### TASK TO CARRY OUT
Work out how many lines in the entries below include the word "Slingers", and give only that figure.

### MATERIAL FOR THIS EXERCISE
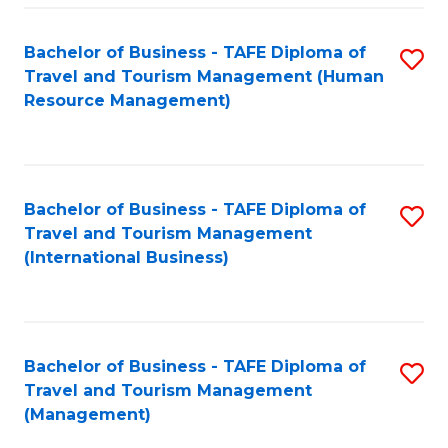
-
Bachelor of Business - TAFE Diploma of
S
T
Travel and Tourism Management (Human
to
D
Resource Management)
C
of
Fa
Tr
a
Bachelor of Business - TAFE Diploma of
S
Travel and Tourism Management
T
to
(International Business)
M
C
to
Fa
C
Bachelor of Business - TAFE Diploma of
S
Fa
Travel and Tourism Management
to
(Management)
C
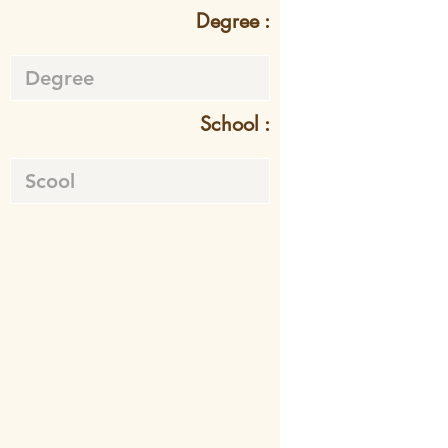
Degree :
School :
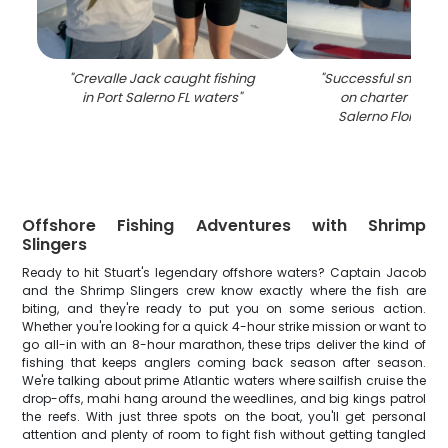
"
Crevalle Jack caught fishing
"
Successful snook fi
in Port Salerno FL waters
"
on charter boat i
Salerno Florida 
Offshore Fishing Adventures with Shrimp
Slingers
Ready to hit Stuart's legendary offshore waters? Captain Jacob
and the Shrimp Slingers crew know exactly where the fish are
biting, and they're ready to put you on some serious action.
Whether you're looking for a quick 4-hour strike mission or want to
go all-in with an 8-hour marathon, these trips deliver the kind of
fishing that keeps anglers coming back season after season.
We're talking about prime Atlantic waters where sailfish cruise the
drop-offs, mahi hang around the weedlines, and big kings patrol
the reefs. With just three spots on the boat, you'll get personal
attention and plenty of room to fight fish without getting tangled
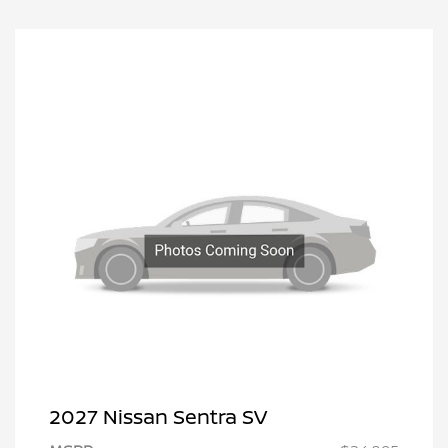
2027 Nissan Sentra SV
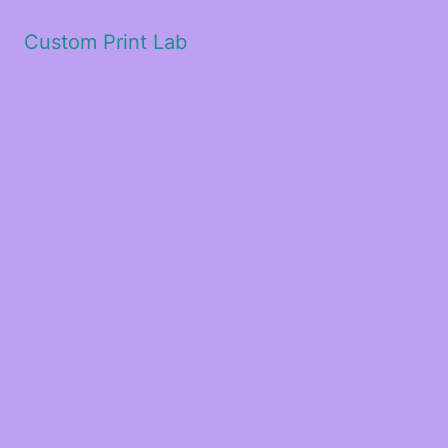
Custom Print Lab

### SOLUTION FOR THIS TASK
2